Then came the financial bailout, which put cash back into the banks, and which the investment side would not allow the commercial side to lend, causing the credit crunch (still unresolved, as no requirement that they should actually do anything with the money was made of the banks receiving the $750 billion in taxpayer bailout funds).

Where we’re going? Not so easy to say:
  • We’ve stopped spending, we know that. November, including Black Friday, totted up the lowest sales in 30 years.2
  • Jobs are dropping like flies. Not since December 1974 (Nixon was president!) have we lost more jobs than we did in November (533,000).3
  • Being a consumer society and one which has dropped manufacturing jobs in favor of service jobs, those first two numbers do not bode well for the future. If we don’t spend, we don’t work.
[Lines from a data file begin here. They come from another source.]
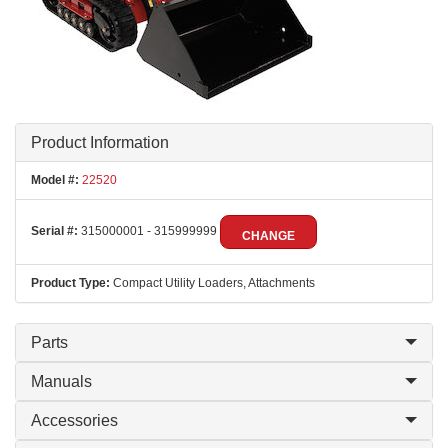
Product Information
Model #:
22520
Serial #:
315000001 - 315999999
CHANGE
Product Type:
Compact Utility Loaders, Attachments
Parts
Manuals
Accessories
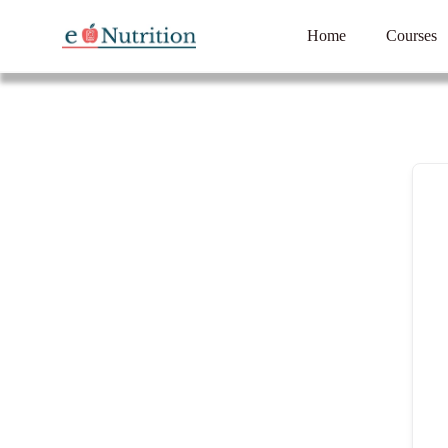
Home
Courses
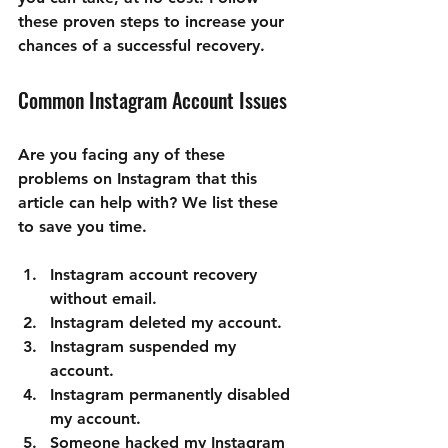
these proven steps to increase your 
chances of a successful recovery.
Common Instagram Account Issues
Are you facing any of these 
problems on Instagram that this 
article can help with? We list these 
to save you time. 
Instagram account recovery 
without email.
Instagram deleted my account.
Instagram suspended my 
account.
Instagram permanently disabled 
my account.
Someone hacked my Instagram 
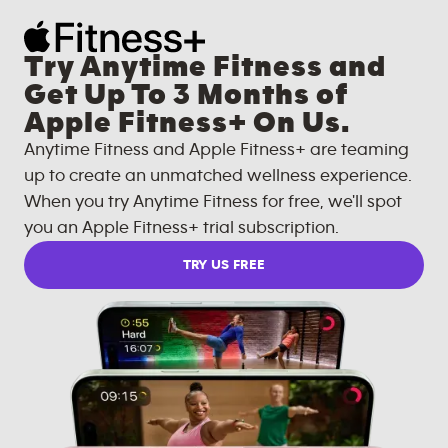
Try Anytime Fitness and
Get Up To 3 Months of
Apple Fitness+ On Us.
Anytime Fitness and Apple Fitness+ are teaming
up to create an unmatched wellness experience.
When you try Anytime Fitness for free, we'll spot
you an Apple Fitness+ trial subscription.
TRY US FREE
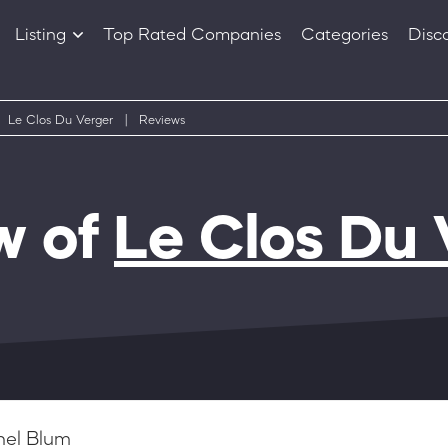
Listing
Top Rated Companies
Categories
Disc
Companies
Products
Le Clos Du Verger
|
Reviews
w of
Le Clos Du 
hel Blum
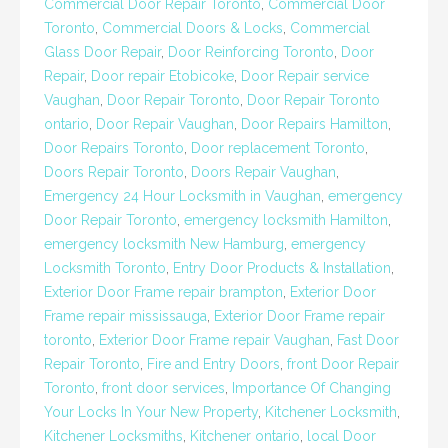
Commercial Door Repair Toronto
,
Commercial Door
Toronto
,
Commercial Doors & Locks
,
Commercial
Glass Door Repair
,
Door Reinforcing Toronto
,
Door
Repair
,
Door repair Etobicoke
,
Door Repair service
Vaughan
,
Door Repair Toronto
,
Door Repair Toronto
ontario
,
Door Repair Vaughan
,
Door Repairs Hamilton
,
Door Repairs Toronto
,
Door replacement Toronto
,
Doors Repair Toronto
,
Doors Repair Vaughan
,
Emergency 24 Hour Locksmith in Vaughan
,
emergency
Door Repair Toronto
,
emergency locksmith Hamilton
,
emergency locksmith New Hamburg
,
emergency
Locksmith Toronto
,
Entry Door Products & Installation
,
Exterior Door Frame repair brampton
,
Exterior Door
Frame repair mississauga
,
Exterior Door Frame repair
toronto
,
Exterior Door Frame repair Vaughan
,
Fast Door
Repair Toronto
,
Fire and Entry Doors
,
front Door Repair
Toronto
,
front door services
,
Importance Of Changing
Your Locks In Your New Property
,
Kitchener Locksmith
,
Kitchener Locksmiths
,
Kitchener ontario
,
local Door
  • This graphic from the Bureau of Labor Statistics is a little scary. Note the increasing rate of decline in employment during this recession, and note how long it took during the last recession in 2001 for employment figures to get back to the pre-recession level (three+ years).
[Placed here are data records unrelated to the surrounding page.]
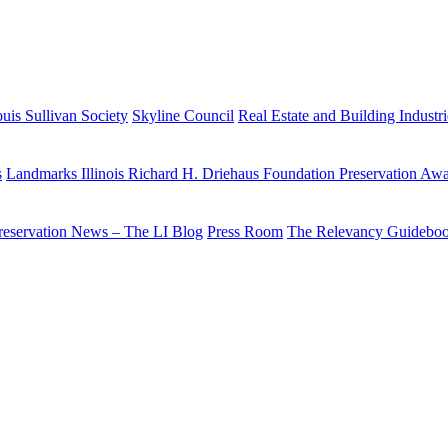
uis Sullivan Society
Skyline Council
Real Estate and Building Industr
s
Landmarks Illinois Richard H. Driehaus Foundation Preservation Aw
reservation News – The LI Blog
Press Room
The Relevancy Guidebo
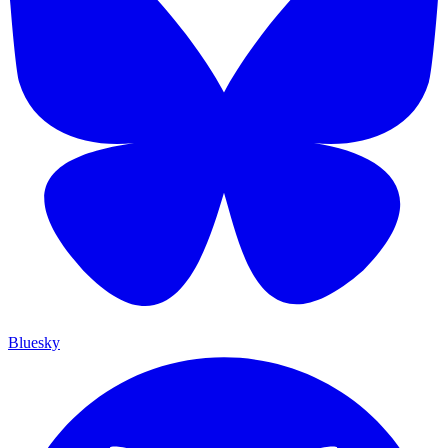
Bluesky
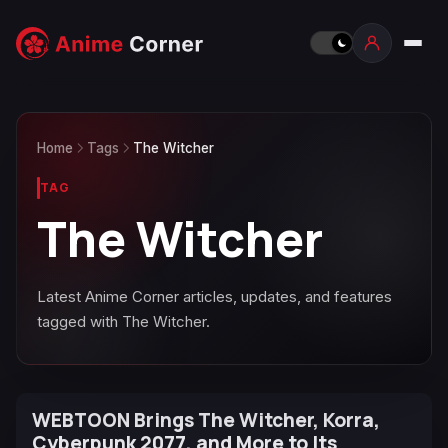
Home
Tags
The Witcher
TAG
The Witcher
Latest Anime Corner articles, updates, and features
tagged with The Witcher.
WEBTOON Brings The Witcher, Korra,
Cyberpunk 2077, and More to Its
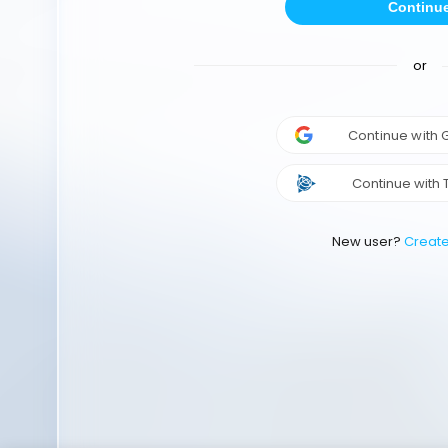
Continu
or
Continue with
Continue with 
New user?
Creat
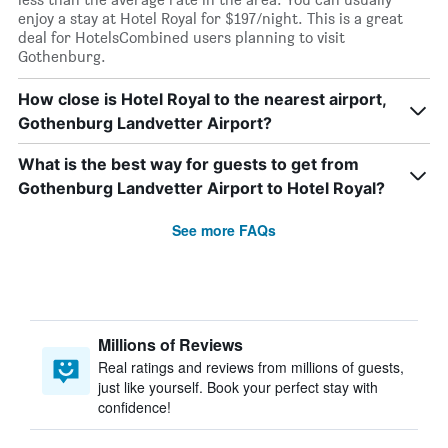
enjoy a stay at Hotel Royal for $197/night. This is a great
deal for HotelsCombined users planning to visit
Gothenburg.
How close is Hotel Royal to the nearest airport,
Gothenburg Landvetter Airport?
What is the best way for guests to get from
Gothenburg Landvetter Airport to Hotel Royal?
See more FAQs
Millions of Reviews
Real ratings and reviews from millions of guests,
just like yourself. Book your perfect stay with
confidence!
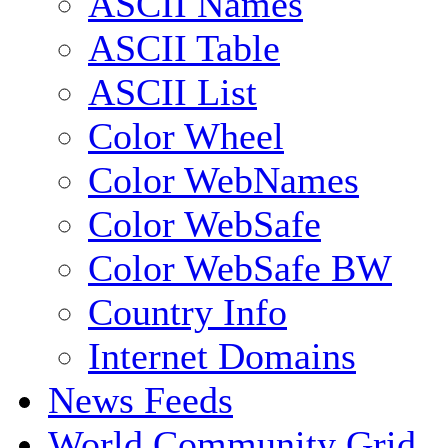
ASCII Names
ASCII Table
ASCII List
Color Wheel
Color WebNames
Color WebSafe
Color WebSafe BW
Country Info
Internet Domains
News Feeds
World Community Grid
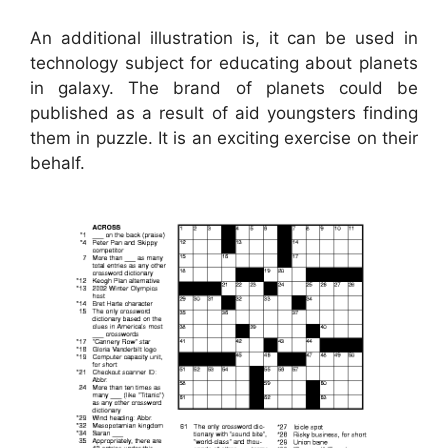
An additional illustration is, it can be used in
technology subject for educating about planets
in galaxy. The brand of planets could be
published as a result of aid youngsters finding
them in puzzle. It is an exciting exercise on their
behalf.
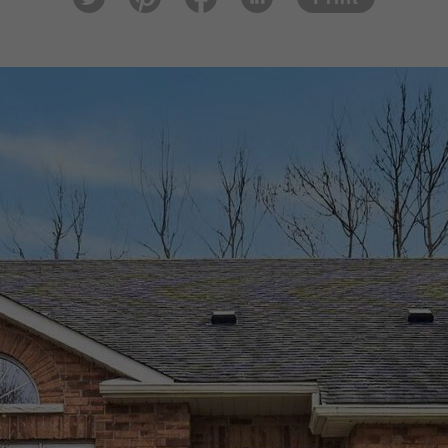
tter
est
ook
In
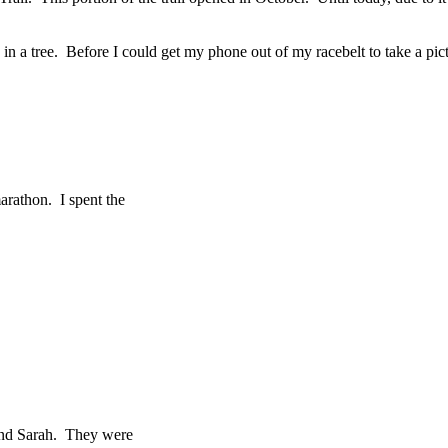
ting in a tree. Before I could get my phone out of my racebelt to take a 
arathon. I spent the
 and Sarah. They were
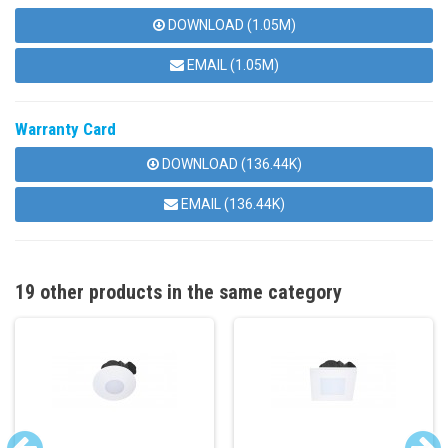
DOWNLOAD (1.05M)
EMAIL (1.05M)
Warranty Card
DOWNLOAD (136.44K)
EMAIL (136.44K)
19 other products in the same category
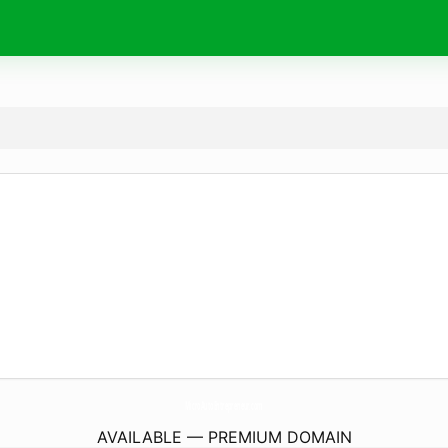
MicroAutoEntrepreneur.
com
AVAILABLE — PREMIUM DOMAIN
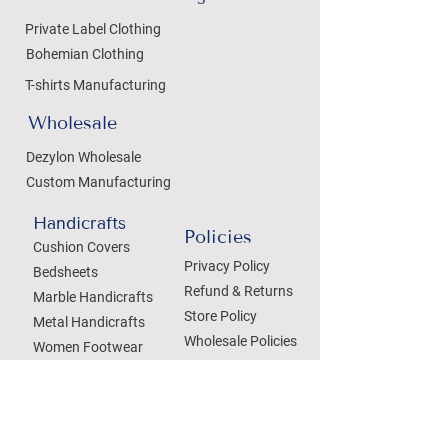
Private Label Clothing
Bohemian Clothing
T-shirts Manufacturing
Wholesale
Dezylon Wholesale
Custom Manufacturing
Handicrafts
Policies
Cushion Covers
Privacy Policy
Bedsheets
Refund & Returns
Marble Handicrafts
Store Policy
Metal Handicrafts
Wholesale Policies
Women Footwear
SOCIAL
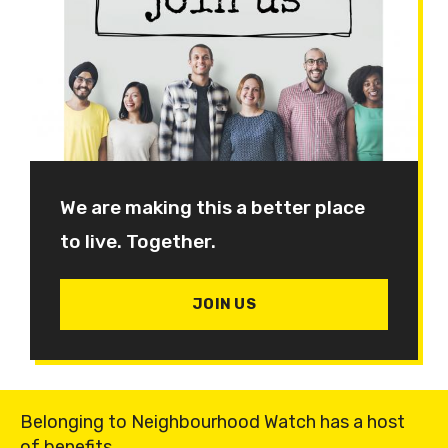
We are making this a better place
to live. Together.
JOIN US
Belonging to Neighbourhood Watch has a host
of benefits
What brings us out of recessions? Typically, wars or large infusions of government spending matched with tax cuts. With an over ten-trillion-dollar deficit (four trillion of which was added by the Bush administration), more trillions in bailout commitments made and commitments to come which have so far shown little effect on the economy, and no end in sight to two ruinously expensive wars, how much further in the hole can we expect our government to go before the underlying strength of our economy suffers serious and lasting damage? Hopefully, a good bit further, as there is really no alternative in sight.
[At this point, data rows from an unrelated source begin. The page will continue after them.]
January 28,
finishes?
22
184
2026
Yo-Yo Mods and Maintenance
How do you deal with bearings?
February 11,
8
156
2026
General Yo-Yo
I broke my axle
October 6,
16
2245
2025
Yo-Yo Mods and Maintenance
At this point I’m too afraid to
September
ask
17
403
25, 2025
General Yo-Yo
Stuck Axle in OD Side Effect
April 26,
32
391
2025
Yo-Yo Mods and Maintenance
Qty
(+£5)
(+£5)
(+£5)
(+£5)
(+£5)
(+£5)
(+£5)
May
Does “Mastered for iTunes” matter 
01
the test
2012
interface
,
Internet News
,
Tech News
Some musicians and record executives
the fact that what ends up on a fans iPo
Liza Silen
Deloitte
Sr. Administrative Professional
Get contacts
Let us not forget how we got here—through an unholy alliance of our federal government and narrow corporate interests consumed with greed. We have yet to bring either to account. We have yet to elect representatives who have pledged to do so. Hope is not enough.
____________________
1 Change We Can Bank On, by Robert Scheer, from Truthdig.com, November 18, 2008, accessed December 6, 2008.
2 November retail sales are worst in 30 years, by Jayne O'Donnell, from USA Today, undated, accessed December 6, 2008.
3 U.S. Loses 533,000 Jobs in Biggest Drop since 1974, by Louis Uchitelle, from the New York Times, December 5, 2008, accessed December 6, 2008.